THE PROBLEM: Below are some records. Return exactly the lines from the one containing "On journeys collecting" through the one containing "difficult moments, I", both included, and only those.

Collected data:
__________________________________________________
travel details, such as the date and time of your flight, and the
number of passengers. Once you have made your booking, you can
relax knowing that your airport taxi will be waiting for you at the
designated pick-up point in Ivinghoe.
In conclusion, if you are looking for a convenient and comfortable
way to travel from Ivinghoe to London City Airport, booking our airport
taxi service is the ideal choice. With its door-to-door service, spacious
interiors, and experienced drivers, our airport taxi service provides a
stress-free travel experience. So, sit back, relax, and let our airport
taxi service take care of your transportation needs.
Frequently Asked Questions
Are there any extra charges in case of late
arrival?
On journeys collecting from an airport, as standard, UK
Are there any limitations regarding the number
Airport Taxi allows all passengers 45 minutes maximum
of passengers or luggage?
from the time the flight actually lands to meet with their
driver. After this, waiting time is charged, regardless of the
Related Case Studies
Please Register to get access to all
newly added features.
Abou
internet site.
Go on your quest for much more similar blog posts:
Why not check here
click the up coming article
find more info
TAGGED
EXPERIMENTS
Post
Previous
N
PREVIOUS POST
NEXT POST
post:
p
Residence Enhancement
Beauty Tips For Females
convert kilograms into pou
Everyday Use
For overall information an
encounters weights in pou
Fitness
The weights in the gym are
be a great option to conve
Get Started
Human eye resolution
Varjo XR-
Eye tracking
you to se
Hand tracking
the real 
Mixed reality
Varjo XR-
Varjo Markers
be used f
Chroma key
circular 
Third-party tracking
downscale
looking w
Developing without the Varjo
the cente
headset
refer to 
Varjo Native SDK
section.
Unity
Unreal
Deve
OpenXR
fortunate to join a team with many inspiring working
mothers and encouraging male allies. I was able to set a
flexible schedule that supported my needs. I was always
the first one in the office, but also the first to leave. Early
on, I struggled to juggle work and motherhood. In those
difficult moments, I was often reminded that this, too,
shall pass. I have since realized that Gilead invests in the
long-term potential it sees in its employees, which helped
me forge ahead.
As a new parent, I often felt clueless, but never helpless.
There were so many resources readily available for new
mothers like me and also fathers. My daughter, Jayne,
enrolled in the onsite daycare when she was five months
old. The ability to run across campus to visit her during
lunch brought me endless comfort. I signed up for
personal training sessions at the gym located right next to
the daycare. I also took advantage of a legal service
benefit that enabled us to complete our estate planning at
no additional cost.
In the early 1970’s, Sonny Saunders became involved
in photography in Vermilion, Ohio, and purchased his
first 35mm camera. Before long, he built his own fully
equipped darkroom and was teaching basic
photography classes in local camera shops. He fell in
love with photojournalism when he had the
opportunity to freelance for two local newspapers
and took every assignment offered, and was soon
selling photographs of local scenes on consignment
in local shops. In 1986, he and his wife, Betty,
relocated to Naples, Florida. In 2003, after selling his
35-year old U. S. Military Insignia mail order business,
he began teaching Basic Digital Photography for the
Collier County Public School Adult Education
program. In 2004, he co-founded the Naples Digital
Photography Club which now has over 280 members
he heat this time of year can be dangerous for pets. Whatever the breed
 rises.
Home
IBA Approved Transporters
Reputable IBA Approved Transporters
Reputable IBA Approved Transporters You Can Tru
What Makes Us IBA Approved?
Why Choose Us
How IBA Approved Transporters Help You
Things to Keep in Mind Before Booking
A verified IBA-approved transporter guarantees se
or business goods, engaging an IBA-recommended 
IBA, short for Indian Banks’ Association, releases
__________________________________________________
YOUR SOLUTION:
On journeys collecting from an airport, as standard, UK
Are there any limitations regarding the number
Airport Taxi allows all passengers 45 minutes maximum
of passengers or luggage?
from the time the flight actually lands to meet with their
driver. After this, waiting time is charged, regardless of the
Related Case Studies
Please Register to get access to all
newly added features.
Abou
internet site.
Go on your quest for much more similar blog posts:
Why not check here
click the up coming article
find more info
TAGGED
EXPERIMENTS
Post
Previous
N
PREVIOUS POST
NEXT POST
post:
p
Residence Enhancement
Beauty Tips For Females
convert kilograms into pou
Everyday Use
For overall information an
encounters weights in pou
Fitness
The weights in the gym are
be a great option to conve
Get Started
Human eye resolution
Varjo XR-
Eye tracking
you to se
Hand tracking
the real 
Mixed reality
Varjo XR-
Varjo Markers
be used f
Chroma key
circular 
Third-party tracking
downscale
looking w
Developing without the Varjo
the cente
headset
refer to 
Varjo Native SDK
section.
Unity
Unreal
Deve
OpenXR
fortunate to join a team with many inspiring working
mothers and encouraging male allies. I was able to set a
flexible schedule that supported my needs. I was always
the first one in the office, but also the first to leave. Early
on, I struggled to juggle work and motherhood. In those
difficult moments, I was often reminded that this, too,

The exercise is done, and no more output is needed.